Analyzing algorithms involves thinking about how their resource requirements (amount of time and space they use) will scale with increasing input size. Computational tractability Finding efficient algorithms We shall concentrate on paradigmatic problems (models), and approaches with minimum irrelevant detail to design efficient algorithms. Most of these problems we are going to study are discrete, meaning they involve an implicit search over a large set of combinatorial possibilities. Our main concern with efficiency is how fast an algorithm can run. What do we mean by efficiency?? After a couple of definitions, 1. An algorithm is efficient, if when implemented runs quickly on real input instances. Unfortunately, this definition does not specify where and how well (or how big the input size is), we implemented an algorithm. We focus on the worst-case running time of an algorithm, in contrast to its average-case running time, because the average-case running time of an algorithm tells us more about how to generate random inputs than the algorithm itself. And using the worst-case running time, we are trying to find a bound on the largest possible running time the algorithm could have over all input sizes. We then shall be using the worst-case running time of an algorithm in comparison with the brute-force search over the search space of possible solutions. Definition 2 suggests, “An algorithm is efficient if its worst-case performance is better qualitatively at an analytical level than the brute-force search. We shall reconsider this definition because it is vague.” What do we mean by qualitatively better performance ?” This suggests that we consider the actual running time of an algorithm more carefully, and try to deduce a “reasonable” running time.
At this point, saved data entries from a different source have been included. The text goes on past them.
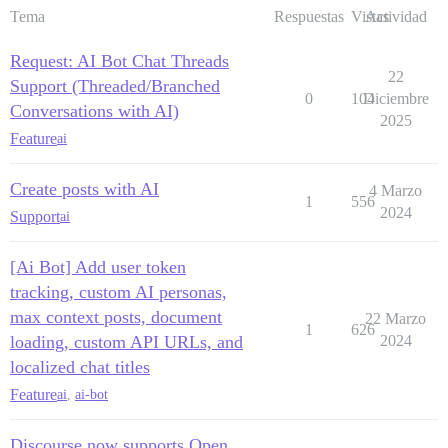
Tema
Respuestas
Vistas
Actividad
Request: AI Bot Chat Threads
22
Support (Threaded/Branched
0
104
Diciembre
Conversations with AI)
2025
Feature
ai
Create posts with AI
4 Marzo
1
556
2024
Support
ai
[Ai Bot] Add user token
tracking, custom AI personas,
max context posts, document
22 Marzo
1
626
loading, custom API URLs, and
2024
localized chat titles
Feature
ai
,
ai-bot
Discourse now supports Open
Final definition: An algorithm is efficient if it has a polynomial running time. If input size is N, running time is cN^d for d>0 and c>0. If the input size doubles, then the running time becomes c*(2^d)*(N^d), thus showing that the running time has slowed down by only (2^d). We are able to calculate how an algorithm performs with different input sizes using the third definition of how efficient an algorithm can be. Although our final definition allows us to discuss certain issues in concrete terms versus the first two definitions, we come to a conclusion that there does not exist an efficient algorithm for a particular algorithm, since running times work better than others with specific running times. But overall, polynomial running time works best on wide range of input sizes than other running times.
*We would trade an “easy to understand algorithm” for its “efficiency”. Scale of readability of 2.1 is a 9/10.